By end of 2018, it's estimated that half the African population will be covered by 4G LTE mobile networks, as LTE base station deployment swells at a CAGR of 40 percent over the next five years, according to the latest market study by ABI Research.

However, LTE network population coverage will be far from homogenous across the region, with a few countries such as Angola and Namibia nearing the halfway point already, while wealthier nations like Botswana and Gabon have yet to deploy the advanced technology.

"Part of the underlying reason for this digital divide is the different types of initiatives driving LTE roll-out," says Ying Kang Tan, research associate at ABI Research.

ABI says that they expect wholesale or shared networks -- such as the joint venture between the Rwandan government and Korea Telecom and the public-private partnership proposed by the Kenyan government -- to spur LTE deployment.

While the public-private partnership has stalled, the government is considering a spectrum sharing agreement to resolve the matter. Other initiatives such as a pure LTE operator, Smile, will also introduce new dynamics into the wireless market.

Meanwhile, African LTE cellular subscriptions are projected to multiply at a CAGR of 128 percent to surpass 50 million at the end of 2018 -- nearly half are expected to be able to use VoLTE services.

What makes this exponential subscription growth possible is the increasing affordability of LTE mobile phones a few years down the road.

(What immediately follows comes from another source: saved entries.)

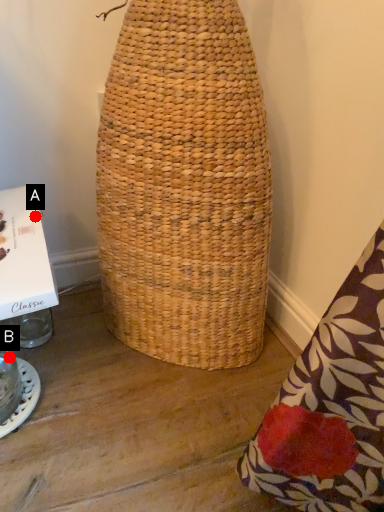 Question: Two points are circled on the image, labeled by A and B beside each circle. Among these points, which one is farthest from the camera?

Choices:
 (A) A is further
 (B) B is further

Answer: (B) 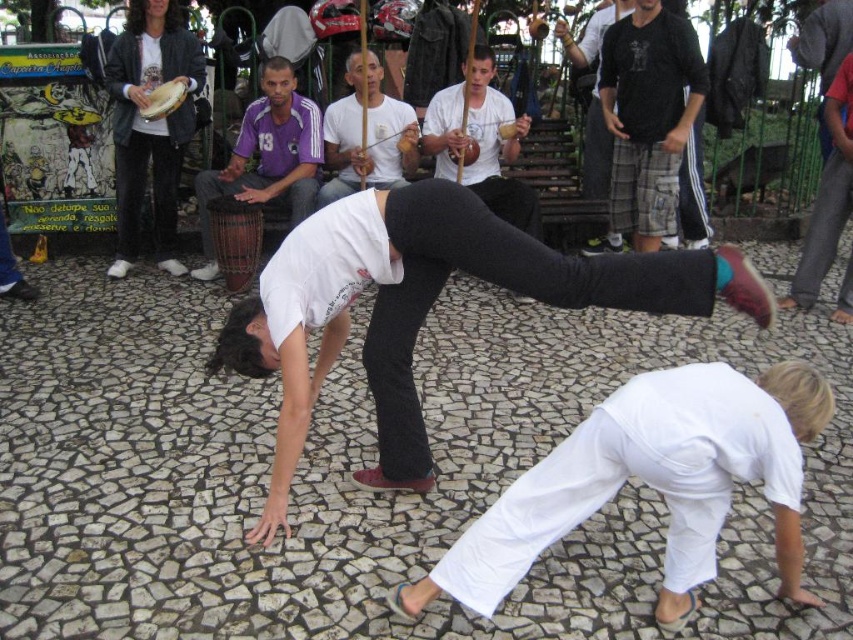 Does black cotton shirt at upper center come behind dark gray plaid shorts at upper right?

No.

Can you confirm if black cotton shirt at upper center is thinner than dark gray plaid shorts at upper right?

No, black cotton shirt at upper center is not thinner than dark gray plaid shorts at upper right.

Image resolution: width=853 pixels, height=640 pixels. What do you see at coordinates (648, 115) in the screenshot?
I see `black cotton shirt at upper center` at bounding box center [648, 115].

Where is `black cotton shirt at upper center`? The image size is (853, 640). black cotton shirt at upper center is located at coordinates (648, 115).

Is point (154, 234) closer to camera compared to point (369, 83)?

No, (154, 234) is further to viewer.

Can you confirm if matte black drum at left is wider than white cotton shirt at center?

Yes, matte black drum at left is wider than white cotton shirt at center.

Locate an element on the screen. The height and width of the screenshot is (640, 853). matte black drum at left is located at coordinates (149, 124).

From the picture: Is the position of purple jersey at center less distant than that of dark gray plaid shorts at upper right?

Yes, purple jersey at center is closer to the viewer.

Is purple jersey at center smaller than dark gray plaid shorts at upper right?

No.

Which is in front, point (215, 257) or point (585, 32)?

Point (215, 257) is in front.

Locate an element on the screen. The width and height of the screenshot is (853, 640). purple jersey at center is located at coordinates (267, 156). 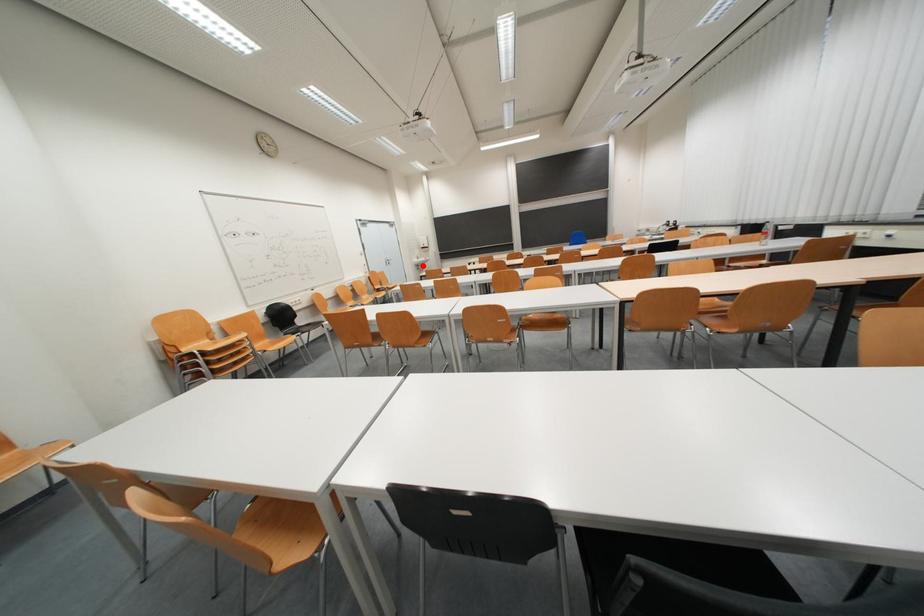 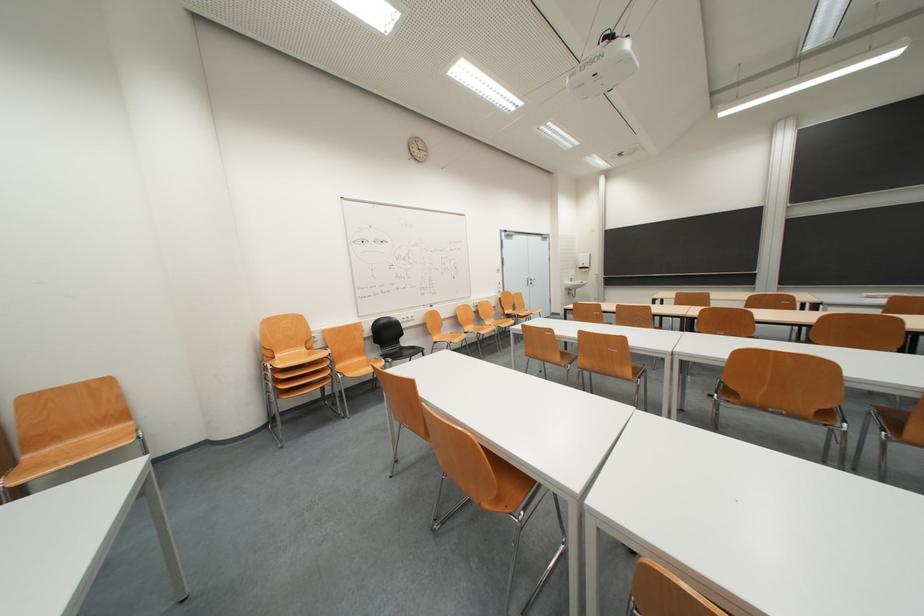 Find the pixel in the second image that matches the highlighted location in the first image.

(575, 288) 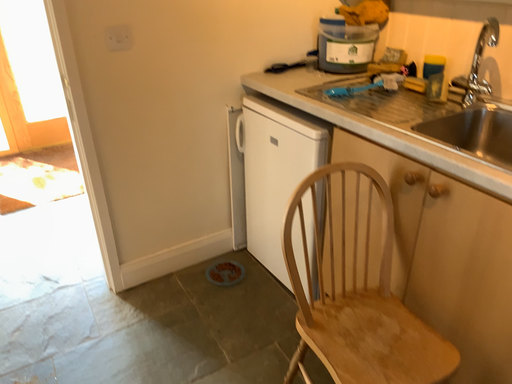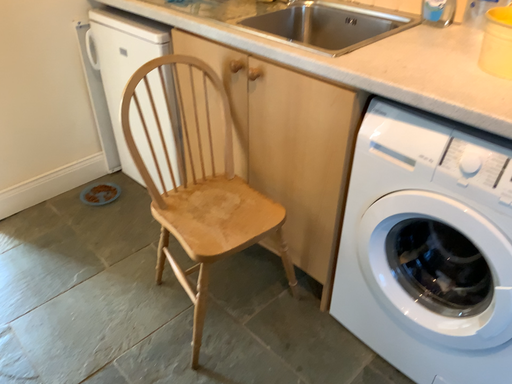 Question: Which way did the camera rotate in the video?

Choices:
 (A) rotated upward
 (B) rotated downward

Answer: (B) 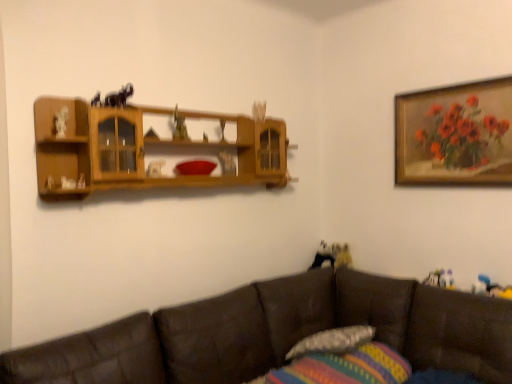 Question: Is striped fabric pillow at lower center, the 2th pillow viewed from the top, at the back of wooden framed painting of flowers at upper right?

Choices:
 (A) no
 (B) yes

Answer: (A)

Question: Considering the relative sizes of wooden framed painting of flowers at upper right and striped fabric pillow at lower center, which ranks as the 1th pillow in bottom-to-top order, in the image provided, is wooden framed painting of flowers at upper right smaller than striped fabric pillow at lower center, which ranks as the 1th pillow in bottom-to-top order,?

Choices:
 (A) no
 (B) yes

Answer: (B)

Question: Is wooden framed painting of flowers at upper right bigger than striped fabric pillow at lower center, the 2th pillow viewed from the top?

Choices:
 (A) no
 (B) yes

Answer: (A)

Question: Considering the relative sizes of wooden framed painting of flowers at upper right and striped fabric pillow at lower center, the 2th pillow viewed from the top, in the image provided, is wooden framed painting of flowers at upper right taller than striped fabric pillow at lower center, the 2th pillow viewed from the top,?

Choices:
 (A) no
 (B) yes

Answer: (B)

Question: Is wooden framed painting of flowers at upper right at the right side of striped fabric pillow at lower center, which ranks as the 1th pillow in bottom-to-top order?

Choices:
 (A) yes
 (B) no

Answer: (A)

Question: From the image's perspective, is textured fabric pillow at lower center, which is the second pillow from bottom to top, located above or below brown leather couch at lower right?

Choices:
 (A) below
 (B) above

Answer: (B)

Question: Is textured fabric pillow at lower center, which appears as the 1th pillow when viewed from the top, in front of or behind brown leather couch at lower right in the image?

Choices:
 (A) behind
 (B) front

Answer: (A)

Question: Looking at the image, does textured fabric pillow at lower center, which is the second pillow from bottom to top, seem bigger or smaller compared to brown leather couch at lower right?

Choices:
 (A) big
 (B) small

Answer: (B)

Question: Based on their positions, is textured fabric pillow at lower center, which appears as the 1th pillow when viewed from the top, located to the left or right of brown leather couch at lower right?

Choices:
 (A) left
 (B) right

Answer: (B)

Question: Based on their sizes in the image, would you say wooden framed painting of flowers at upper right is bigger or smaller than wooden shelf at upper center?

Choices:
 (A) small
 (B) big

Answer: (A)

Question: In terms of height, does wooden framed painting of flowers at upper right look taller or shorter compared to wooden shelf at upper center?

Choices:
 (A) tall
 (B) short

Answer: (A)

Question: Considering their positions, is wooden framed painting of flowers at upper right located in front of or behind wooden shelf at upper center?

Choices:
 (A) behind
 (B) front

Answer: (A)

Question: From a real-world perspective, is wooden framed painting of flowers at upper right positioned above or below wooden shelf at upper center?

Choices:
 (A) below
 (B) above

Answer: (B)

Question: Is textured fabric pillow at lower center, which is the second pillow from bottom to top, in front of or behind wooden framed painting of flowers at upper right in the image?

Choices:
 (A) behind
 (B) front

Answer: (B)

Question: Considering the positions of point (358, 324) and point (495, 99), is point (358, 324) closer or farther from the camera than point (495, 99)?

Choices:
 (A) closer
 (B) farther

Answer: (B) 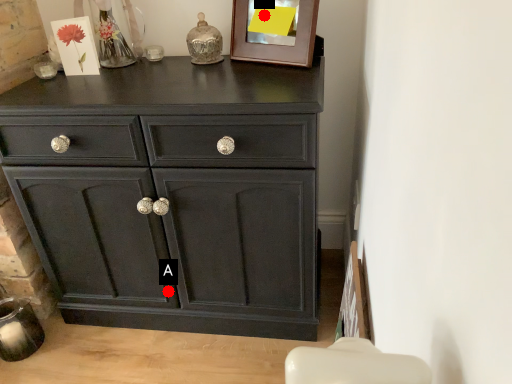 Question: Two points are circled on the image, labeled by A and B beside each circle. Which of the following is the closest to the observer?

Choices:
 (A) A is closer
 (B) B is closer

Answer: (B) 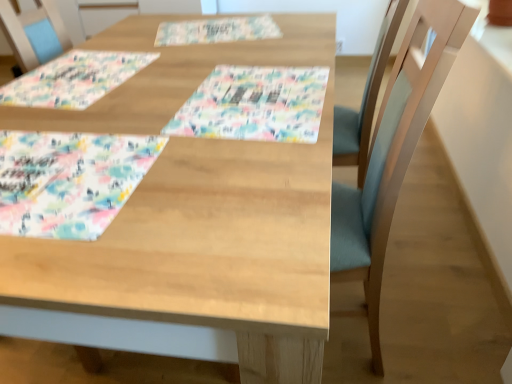 Question: Is floral paper placemat at upper center, which is counted as the third place mat, starting from the front, placed right next to wooden table at center?

Choices:
 (A) yes
 (B) no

LTE handset shipments will increase by 75 percent annually on average in the next five years.

Given the limited fixed-line infrastructure, most people will depend on the wireless network for Internet access. There is a strong business case for mobile operators to roll-out LTE early to take advantage of the opportunity.

Hopefully, this ongoing investment in mobile networks will somehow help the multitude of poor people that are living in absolute poverty within the region.